On sait que dans une culture donnée, la plupart des récits
peuvent être ramenés à une structure prototypique. Ainsi,
on a pu par exemple modéliser le roman selon cinq
étapes : état initial, complication, action, résolution, état
final. Ce type de structure crée chez le lecteur un cadre
d’attente dont la satisfaction est l’un des plaisirs de la
lecture – quelque chose comme la version adulte du plaisir
enfantin de l’histoire répétée cent fois et toujours
réclamée.[…]
Dans les romans à intrigue, l’intérêt du lecteur, ce que
j’appelais la tension de la lecture, est soutenu par le
sentiment d’attente et aussi par l’élaboration semiconsciente de supputations concernant la poursuite de
l’action, c’est-à-dire par le plaisir de l’anticipation. Woolf le
sait bien qui compare la lecture d’une histoire à l’écoute
d’une mélodie à demi oubliée. En l’absence d’intrigue,
l’intérêt du cycle est justement qu’il assure l’unité de
l’œuvre, mais aussi qu’il crée la tension en induisant chez
le lecteur l’attente des étapes successives qu’il connaît
évidemment par avance. Dans Mrs Dalloway le retour
régulier de la mention des heures de Big Ben depuis le
matin crée un sentiment d’attente, et nous fait supposer à
juste titre que la narration s’achèvera avec la fin de la
journée. Ce procédé du cycle a également été utilisé par
Joyce, dans Ulysse, où l’on retrouve mêlés le cycle d’une
journée, comme dans Mrs Dalloway, et celui du mythe
homérique, tous deux assurant la tension et l’unité de
l’œuvre.
Cette utilisation des cycles dans les années 20 révèle une
transformation qui affecte la conception du temps. On a
admis avec Bergson que le temps de l’esprit n’est pas un
temps spatialisé, découpé en évènements ou périodes,
mais qu’il est une pure durée. On comprend alors que
l’intrigue se dissolve chez les écrivains de cette période :
une intrigue, au sens conventionnel du terme, ne pourrait
pas restituer ce déroulement de la pensée. Le principe du
monologue intérieur par rapport à la narration à la première
personne repose d’ailleurs sur une différence de
temporalité : dans le second cas, le Je narrateur et le Je
personnage appartiennent à des époques différentes, le
narrateur en sait donc plus que le personnage et organise
son récit en fonction de ce savoir. Tandis que dans Les
Lauriers ou dans Ulysse, le temps du récit est celui de la
durée orale et du vécu romanesque en train de s’accomplir.
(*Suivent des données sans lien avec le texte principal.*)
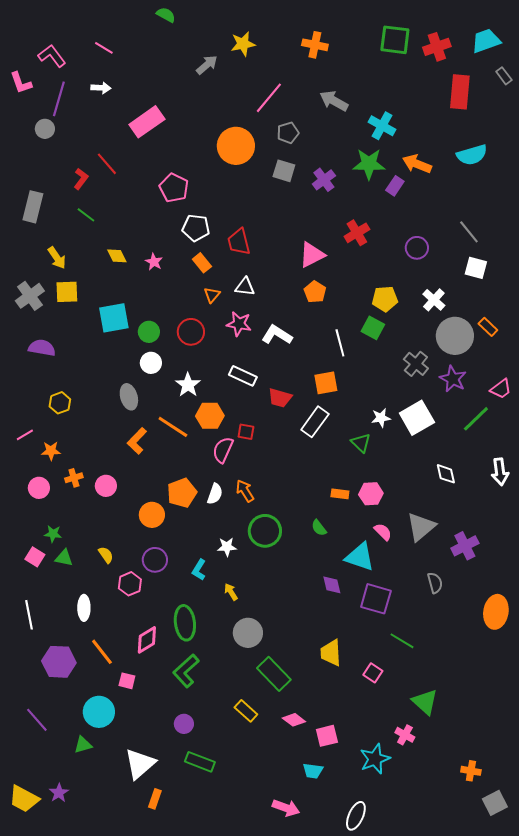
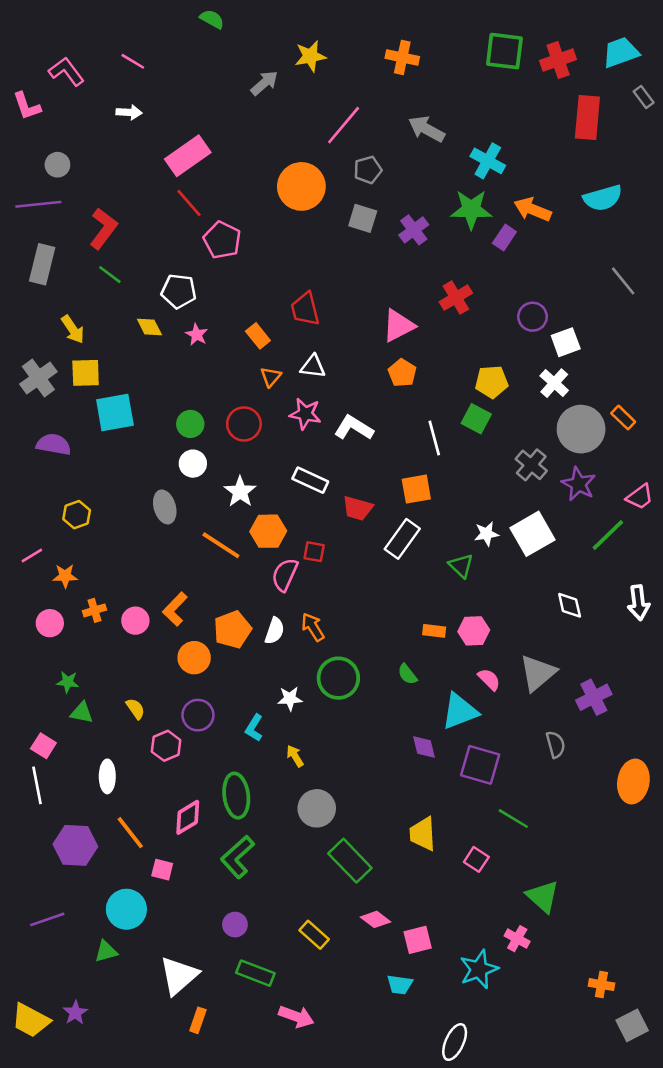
purple line: (59, 99) -> (38, 204), moved, turned 68
red line: (107, 164) -> (189, 203), moved
red L-shape: (81, 179) -> (103, 229), size x1.5
white pentagon: (196, 228) -> (179, 291), moved
gray line: (469, 232) -> (623, 281), moved
white square: (476, 268) -> (566, 342), moved, turned -35
cyan square: (114, 318) -> (115, 412), moved
orange L-shape: (137, 441) -> (175, 609), moved
pink square: (35, 557) -> (43, 746), moved
cyan triangle: (360, 557) -> (460, 711), turned -40
yellow rectangle: (246, 711) -> (314, 935), moved
purple line: (37, 720) -> (47, 919), turned -68
pink arrow: (286, 808) -> (296, 1016), moved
UNE ENTITÉ FOLLE, LE PERSONNAGE
L’émergence des romans du flux de conscience, de
manière générale, et la nouveauté des romans de Woolf en
particulier, sont liés à une nouvelle conception de la
personnalité dont on ne pense plus qu’elle est construite
autour d’un noyau dur ne changeant jamais, mais au
contraire qu’elle est un processus dynamique. Chez Woolf,
le temps est conçu comme une succession, dans la
psyché, de changements qualitatifs qui s’entremêlent, sans
limites claires, toujours en devenir. C’est pourquoi,
lorsqu’elle bâtit les personnages de ses romans, elle tente
de restituer l’expérience intérieure de la durée. Elle ne
retrace plus l’histoire d’un personnage, mais son existence.
Et la réalité de l’existence fait de chaque individu une
multitude d’individus successifs, selon le moment et le lieu.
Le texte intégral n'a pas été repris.